Das Experiment hat gezeigt, dass es auf dem Weg zu einem nachhaltigen Kleidungskonsum viele Hindernisse gibt, die teilweise miteinander zusammenhängen. Selbst Konsument*innen mit einem Bewusstsein für Umwelt- und Klimaschutz tun sich schwer damit, ganz auf Fast Fashion zu verzichten. Ich habe aber auch ein paar Erfolgsfaktoren gefunden: Der Freundeskreis kann auch einen positiven Einfluss haben, wenn Freund*innen sich über Alternativen zu Fast Fashion austauschen und zum Beispiel zusammen auf Kleidertauschpartys gehen.
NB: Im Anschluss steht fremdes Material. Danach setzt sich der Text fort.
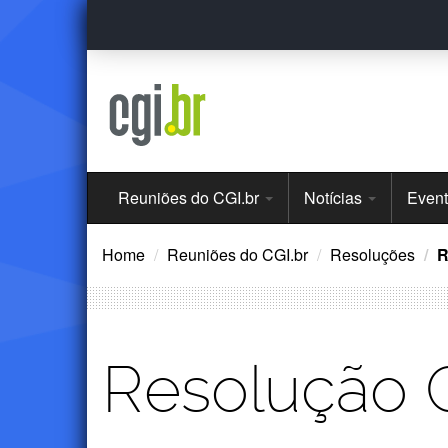
Ir
para
o
conteúdo
Menu
Reuniões do CGI.br
Notícias
Even
Principal
Home
Reuniões do CGI.br
Resoluções
R
Resolução 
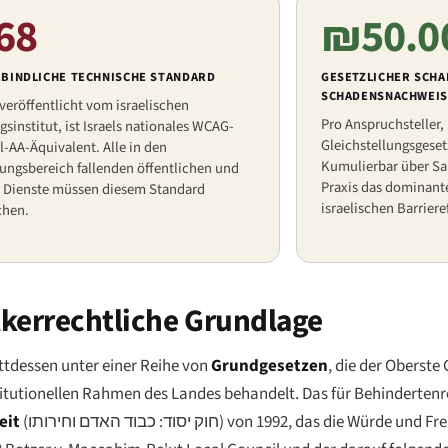
68
₪50.0
RBINDLICHE TECHNISCHE STANDARD
GESETZLICHER SCH
SCHADENSNACHWEIS
 veröffentlicht vom israelischen
Pro Anspruchsteller,
institut, ist Israels nationales WCAG-
Gleichstellungsgeset
l-AA-Äquivalent. Alle in den
Kumulierbar über Sa
ngsbereich fallenden öffentlichen und
Praxis das dominante
n Dienste müssen diesem Standard
israelischen Barriere
chen.
lkerrechtliche Grundlage
attdessen unter einer Reihe von
Grundgesetzen
, die der Oberste 
titutionellen Rahmen des Landes behandelt. Das für Behindertenr
eit
(
חוק יסוד: כבוד האדם וחירותו
) von 1992, das die Würde und Fre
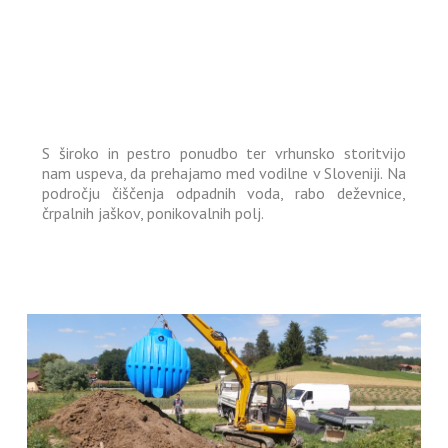
S široko in pestro ponudbo ter vrhunsko storitvijo
nam uspeva, da prehajamo med vodilne v Sloveniji. Na
področju čiščenja odpadnih voda, rabo deževnice,
črpalnih jaškov, ponikovalnih polj.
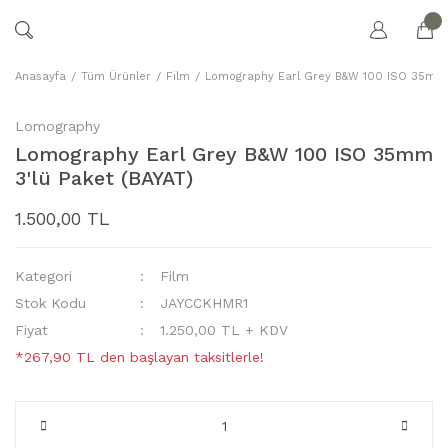
Anasayfa
Tüm Ürünler
Film
Lomography Earl Grey B&W 100 ISO 35mm 3
Lomography
Lomography Earl Grey B&W 100 ISO 35mm
3'lü Paket (BAYAT)
1.500,00 TL
Kategori
Film
Stok Kodu
JAYCCKHMR1
Fiyat
1.250,00 TL + KDV
*267,90 TL den başlayan taksitlerle!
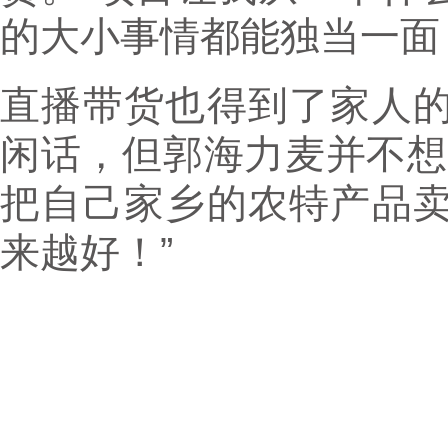
的大小事情都能独当一面
直播带货也得到了家人
闲话，但郭海力麦并不想
把自己家乡的农特产品
来越好！”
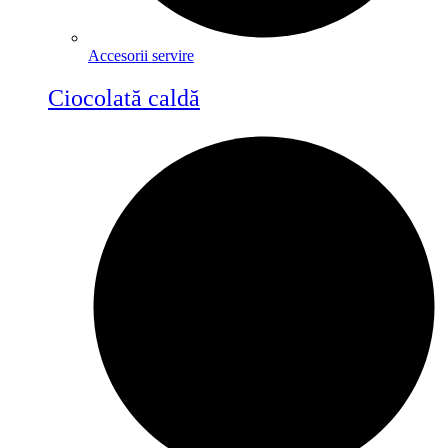
Accesorii servire
Ciocolată caldă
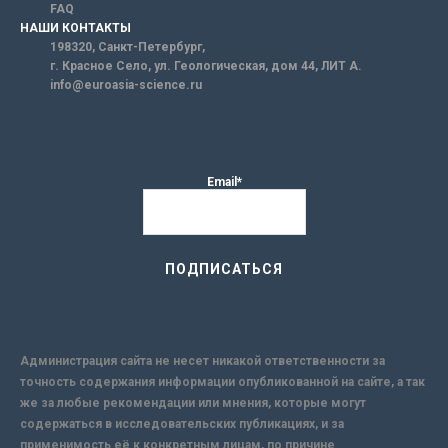
FAQ
НАШИ КОНТАКТЫ
198320, Санкт-Петербург,
г. Красное Село, ул. Геологическая, дом 44, ЛИТ А.
info@euroasia-science.ru
Email*
Администрация сайта не несет никакой ответственности за
точность содержания информации опубликованной на сайте, а так
же за любые рекомендации или мнения, которые могут
содержаться в исследовательских публикациях, и за
применимость её к конкретным лицам, по причине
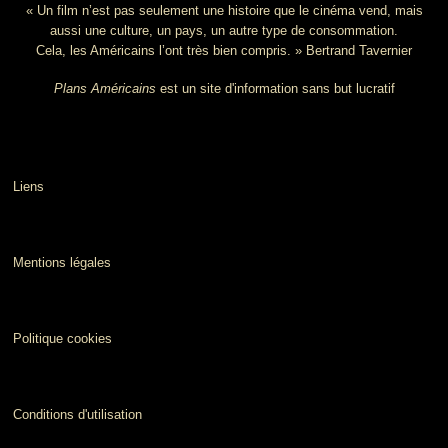
« Un film n’est pas seulement une histoire que le cinéma vend, mais
aussi une culture, un pays, un autre type de consommation.
Cela, les Américains l’ont très bien compris. » Bertrand Tavernier
Plans Américains
est un site d'information sans but lucratif
Liens
Mentions légales
Politique cookies
Conditions d'utilisation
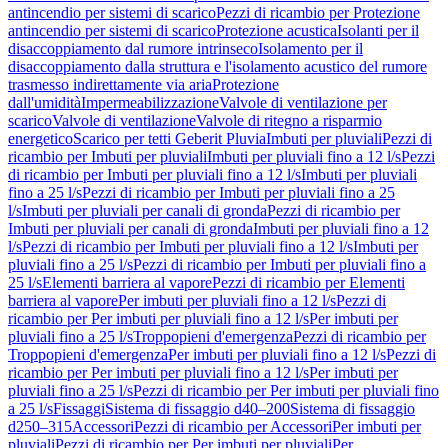
antincendio per sistemi di scarico
Pezzi di ricambio per Protezione
antincendio per sistemi di scarico
Protezione acustica
Isolanti per il
disaccoppiamento dal rumore intrinseco
Isolamento per il
disaccoppiamento dalla struttura e l'isolamento acustico del rumore
trasmesso indirettamente via aria
Protezione
dall'umidità
Impermeabilizzazione
Valvole di ventilazione per
scarico
Valvole di ventilazione
Valvole di ritegno a risparmio
energetico
Scarico per tetti Geberit Pluvia
Imbuti per pluviali
Pezzi di
ricambio per Imbuti per pluviali
Imbuti per pluviali fino a 12 l/s
Pezzi
di ricambio per Imbuti per pluviali fino a 12 l/s
Imbuti per pluviali
fino a 25 l/s
Pezzi di ricambio per Imbuti per pluviali fino a 25
l/s
Imbuti per pluviali per canali di gronda
Pezzi di ricambio per
Imbuti per pluviali per canali di gronda
Imbuti per pluviali fino a 12
l/s
Pezzi di ricambio per Imbuti per pluviali fino a 12 l/s
Imbuti per
pluviali fino a 25 l/s
Pezzi di ricambio per Imbuti per pluviali fino a
25 l/s
Elementi barriera al vapore
Pezzi di ricambio per Elementi
barriera al vapore
Per imbuti per pluviali fino a 12 l/s
Pezzi di
ricambio per Per imbuti per pluviali fino a 12 l/s
Per imbuti per
pluviali fino a 25 l/s
Troppopieni d'emergenza
Pezzi di ricambio per
Troppopieni d'emergenza
Per imbuti per pluviali fino a 12 l/s
Pezzi di
ricambio per Per imbuti per pluviali fino a 12 l/s
Per imbuti per
pluviali fino a 25 l/s
Pezzi di ricambio per Per imbuti per pluviali fino
a 25 l/s
Fissaggi
Sistema di fissaggio d40–200
Sistema di fissaggio
d250–315
Accessori
Pezzi di ricambio per Accessori
Per imbuti per
pluviali
Pezzi di ricambio per Per imbuti per pluviali
Per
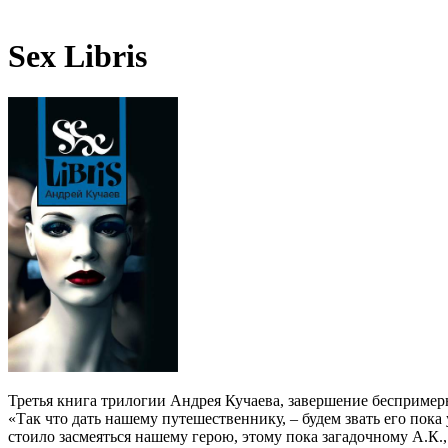
Sex Libris
Третья книга трилогии Андрея Кучаева, завершение беспример
«Так что дать нашему путешественнику, – будем звать его пока у
стоило засмеяться нашему герою, этому пока загадочному А.К.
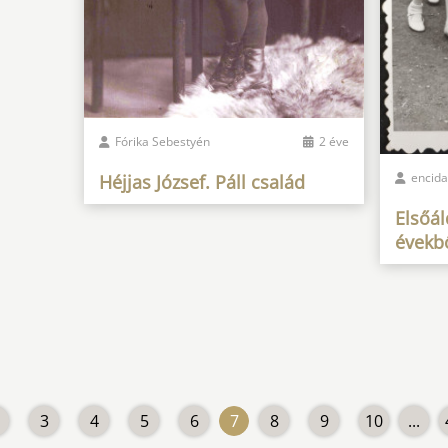
Fórika Sebestyén
2 éve
encid
Héjjas József. Páll család
Elsőál
évekb
3
4
5
6
7
8
9
10
...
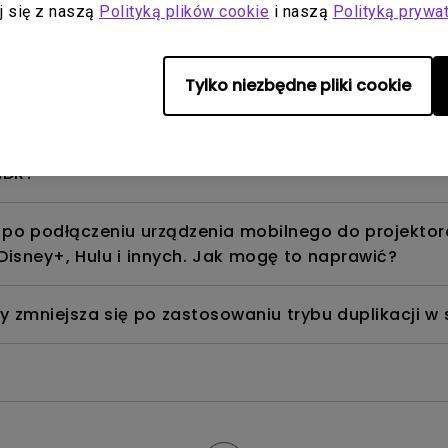
aj się z naszą
Polityką plików cookie
i naszą
Polityką prywa
eHD 7.1 poprzez ARC/eARC?
Tylko niezbędne pliki cookie
ją się na moim telewizorze Android, a system zawi
HDR?
ty po podłączeniu urządzenia mobilnego do projekto
 Disney+, Hulu i innych. Jak mogę to naprawić?
ny zmniejsza się po zastosowaniu trybu duplikacji 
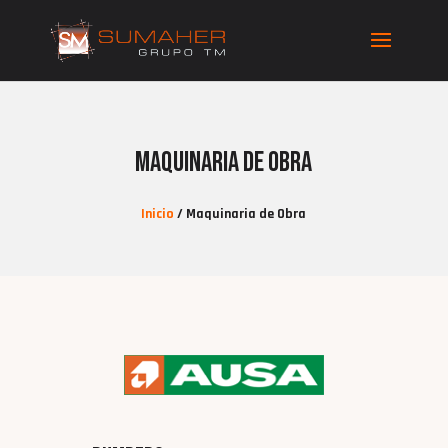
Maquinaria de Obra
Inicio
/ Maquinaria de Obra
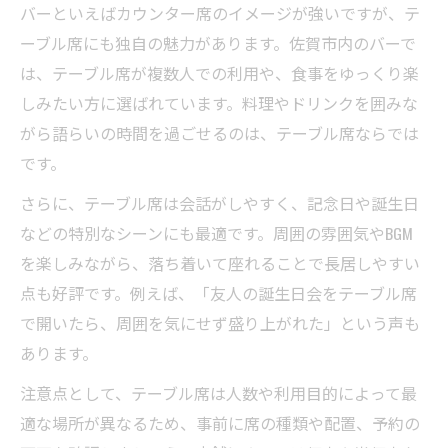
バーといえばカウンター席のイメージが強いですが、テ
ーブル席にも独自の魅力があります。佐賀市内のバーで
は、テーブル席が複数人での利用や、食事をゆっくり楽
しみたい方に選ばれています。料理やドリンクを囲みな
がら語らいの時間を過ごせるのは、テーブル席ならでは
です。
さらに、テーブル席は会話がしやすく、記念日や誕生日
などの特別なシーンにも最適です。周囲の雰囲気やBGM
を楽しみながら、落ち着いて座れることで長居しやすい
点も好評です。例えば、「友人の誕生日会をテーブル席
で開いたら、周囲を気にせず盛り上がれた」という声も
あります。
注意点として、テーブル席は人数や利用目的によって最
適な場所が異なるため、事前に席の種類や配置、予約の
Solche relativ neuen Angebote können generell eine gute Motivation sein – dafür, unseren Kleidungskonsum stückweise zu verändern. Im Idealfall können dann dadurch gute Gefühle ausgelöst werden, die viele von uns beim Shopping suchen.
Die Aussagekraft der Ergebnisse wird natürlich dadurch abgeschwächt, dass die Teilnehmerinnen sich so ähnlich sind – das gleiche Geschlecht, die gleiche Altersgruppe, eine ähnliche Bildung. Es wäre deshalb spannend, ein ähnliches Experiment mit einer anders zusammengesetzten Gruppe durchzuführen. Trotzdem denke ich, dass die Ergebnisse auch für die Politik interessant sein könnten, um wirksame Maßnahmen zu treffen: Für bessere Kontrollen der Einhaltung von Umweltstandards, oder die Förderung von Alternativen zu Fast Fashion. Die Verbraucher*innen allein können die aktuelle Situation nicht ändern, dazu braucht es strukturelle Ansätze, das ist mir durch meine Bachelorarbeit nochmal bewusst geworden.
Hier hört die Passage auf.